Mayweather will win… But it will be interesting. And that’s the point. Here’s my prediction of what happens, and an explanation of why, written up like a news story I imagine people will write on Sunday morning.

Disclaimer: I know next to nothing about boxing or MMA. I’ve come to a tentative prediction from watching both men’s thoughts (in interviews) and fights on YouTube.

What will happen

Mayweather wanted to retire 50-0, and make a boatload of money one last time. He wanted a safe fight he can win easily, but he didn’t want to seem like he was playing it safe.

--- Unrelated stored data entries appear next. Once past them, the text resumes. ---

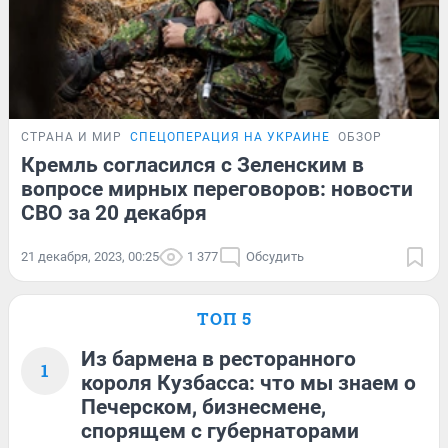
СТРАНА И МИР
СПЕЦОПЕРАЦИЯ НА УКРАИНЕ
ОБЗОР
Кремль согласился с Зеленским в
вопросе мирных переговоров: новости
СВО за 20 декабря
21 декабря, 2023, 00:25
1 377
Обсудить
ТОП 5
Из бармена в ресторанного
1
короля Кузбасса: что мы знаем о
Печерском, бизнесмене,
спорящем с губернаторами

He lighted upon a cocky underdog opponent who actually has 0-1% chance, and made it seem like the underdog has a real 30%-40% chance. He played up the fight, “giving concessions” like 8 oz gloves. He played up the hypo, loving the drama, enhancing the drama, earning free publicity, and grew the hype as big as it could be. He let McGregor fans, Irishmen, and underdog lovers the world over hope for an upset.

In the ring, he enacted his time-tested formula. McGregor had to attack. He either missed and grew tired, or connected and grew tired. McGregor is used to opponents buckling under a couple of good counter-left punches, so he can finish with a “ground and pound.” But Mayweather didn’t buckle. Mayweather dodged a few, and took a few on the chin. But he didn’t get stunned like Mcgregor is used to. Mayweather even seemed to pretend he was more stunned he really was.

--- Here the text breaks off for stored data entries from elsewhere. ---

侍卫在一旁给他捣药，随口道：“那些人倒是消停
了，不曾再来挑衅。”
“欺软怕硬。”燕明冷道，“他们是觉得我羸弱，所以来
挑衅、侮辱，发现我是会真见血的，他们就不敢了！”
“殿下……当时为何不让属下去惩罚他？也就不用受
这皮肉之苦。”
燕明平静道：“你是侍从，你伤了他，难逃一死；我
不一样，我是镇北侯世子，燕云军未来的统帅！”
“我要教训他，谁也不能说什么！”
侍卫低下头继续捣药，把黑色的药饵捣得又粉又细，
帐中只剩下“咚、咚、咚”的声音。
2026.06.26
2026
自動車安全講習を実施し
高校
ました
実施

He survived rounds 1-4, and McGregor lost steam. McGregor hoped it would be over by now, and, being discouraged, began to take hits. Rounds 4-8 Mayweather clearly dominated, earning technical hits and becoming more aggressive as it became clear that McGregor could no longer counter with that vicious left-hook. McGregor grew more and more fatigued and Mayweather pummeled him until the end of round 12, taking only a few return jabs for his trouble. Mayweather wins on technical knock out, retires fabulously wealthy at 50-0.

McGregor spins the loss by saying that “if it were a MMA fight, I would have won”, walks with his $50 million, happy as can be, and goes back to UFC.

Why

Mayweather is a cautious investor first, a boxer second. He’s not just a defensive boxer, but a defensive person. He lives life on the defensive, cautiously, carefully, intentionally.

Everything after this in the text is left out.